GPG - Lacre

This is a role that deploys GPG-Lacre with all needed dependencies. Additionally takes care of installing a simply key upload web frontend. For set of defaults variables check defaults/main.yml file. This role assumes that:

• You are running Debian based OS
• You run postfix

Lacre daemon or simple filter

Postfix offers two types of filters. Simple and advanced content filters. Depending on your use case you can choose between two. Set lacre_daemon to false for simple filter and true for advanced filter (aka daemon). Additionally refer to variable defaults for extra settings needed for either option. Also check postfix documentation for more details on both filter features.

Lacre Webgate

Lacre-webgate is a simple interface for uploading keys. You can decide whether to install it by setting variable lacre_webgate_deploy. Default is set to true. This frontend depends on php and an sql database. The role defaults to mariadb. For Mariadb following variables need to be set.
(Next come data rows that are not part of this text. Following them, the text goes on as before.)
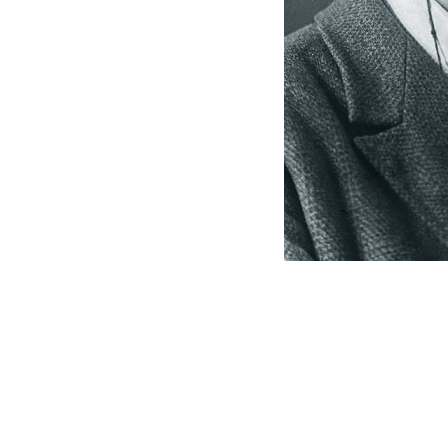
Был членом правле
общества по изучен
преподавателем пед
университета, осно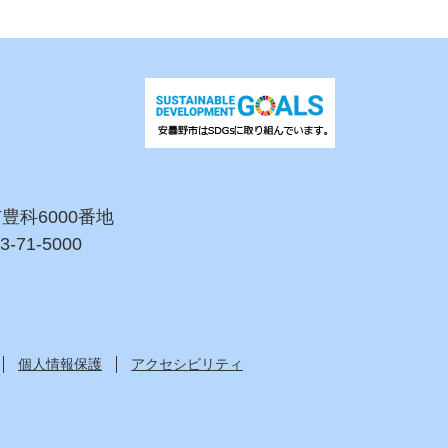
市豊科6000番地
3-71-5000
個人情報保護
アクセシビリティ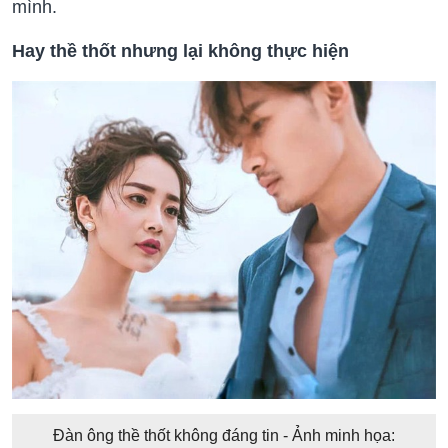
mình.
Hay thề thốt nhưng lại không thực hiện
Đàn ông thề thốt không đáng tin - Ảnh minh họa: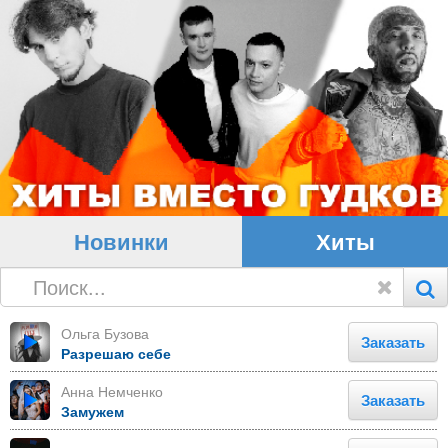
Новинки
Хиты
Ольга Бузова
Заказать
Разрешаю себе
Анна Немченко
Заказать
Замужем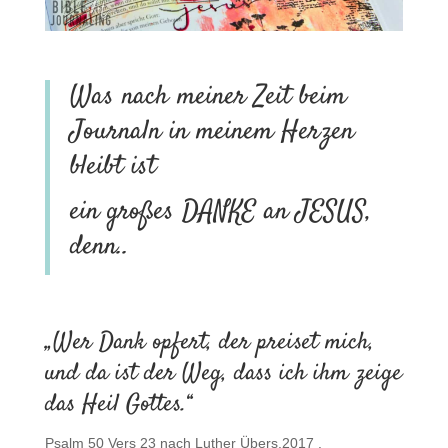
.
Was nach meiner Zeit beim
Journaln in meinem Herzen
bleibt ist
ein großes DANKE an JESUS,
denn..
.
„Wer Dank opfert, der preiset mich,
und da ist der Weg, dass ich ihm zeige
das Heil Gottes.“
Psalm 50 Vers 23 nach Luther Übers.2017 .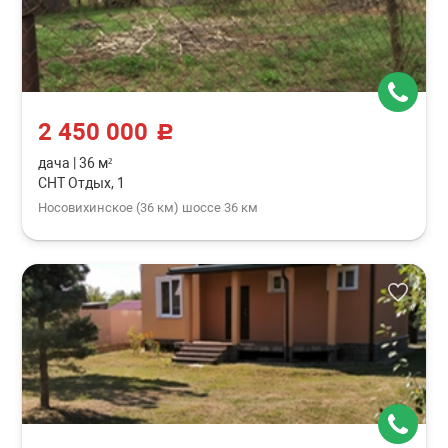
2 450 000
c
дача
|
36 м²
СНТ Отдых, 1
Носовихинское (36 км) шоссе 36 км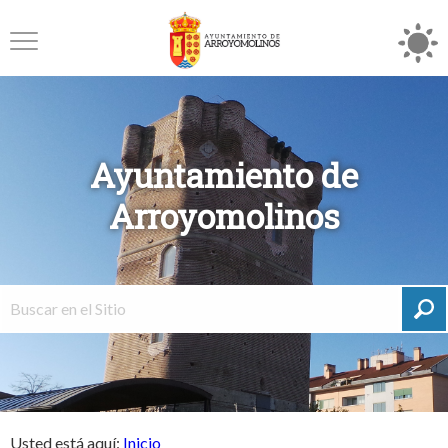
Ayuntamiento de
Arroyomolinos
Usted está aquí:
Inicio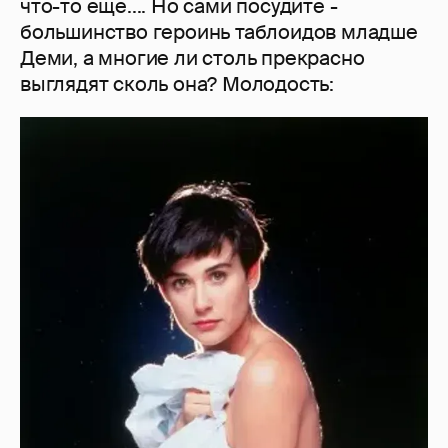
что-то ещё.... Но сами посудите -
большинство героинь таблоидов младше
Деми, а многие ли столь прекрасно
выглядят сколь она? Молодость: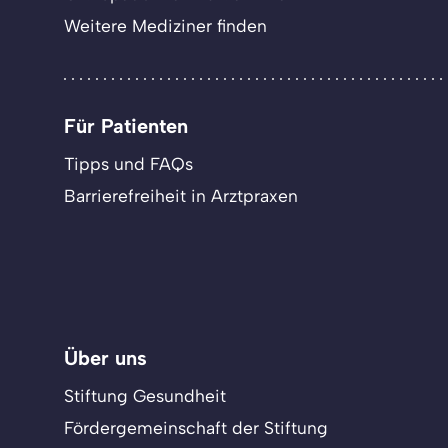
Weitere Mediziner finden
Für Patienten
Tipps und FAQs
Barrierefreiheit in Arztpraxen
Über uns
Stiftung Gesundheit
Fördergemeinschaft der Stiftung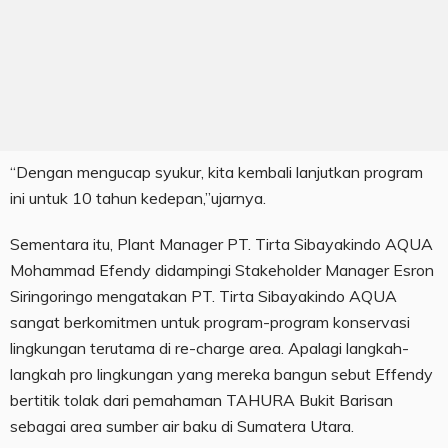
“Dengan mengucap syukur, kita kembali lanjutkan program
ini untuk 10 tahun kedepan,”ujarnya.
Sementara itu, Plant Manager PT. Tirta Sibayakindo AQUA
Mohammad Efendy didampingi Stakeholder Manager Esron
Siringoringo mengatakan PT. Tirta Sibayakindo AQUA
sangat berkomitmen untuk program-program konservasi
lingkungan terutama di re-charge area. Apalagi langkah-
langkah pro lingkungan yang mereka bangun sebut Effendy
bertitik tolak dari pemahaman TAHURA Bukit Barisan
sebagai area sumber air baku di Sumatera Utara.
Check following example:

lacre_webgate_db_enabled: 'yes'
lacre_webgate_db_backend: 'mysql'
lacre_webgate_db_name: 'gpgmw'
lacre_webgate_db_host: 'localhost'
lacre_webgate_db_username: 'user'
lacre_webgate_db_password: 'password'

The Lacre-webgate can be installed on remote host. You must make sure that mariadb is reachable from host running postfix+gpg-lacre as gpg-lacre needs to be able to pull uploaded keys. You can use this role to install Lacre-webgate on remote host by specifying tag=webgate. Make sure to set lacre_webgate_deploy to false on the gpg-lacre/postfix host.

Dependency variables

Lacre depends on additional software such as postfix, php-fpm, mariadb, nginx. This software isn't covered by the role and you need to make sure to install and configure them according to your needs. You can use disroot roles or any other roles or just set them up manually. Included defaults work with disroot ansible roles.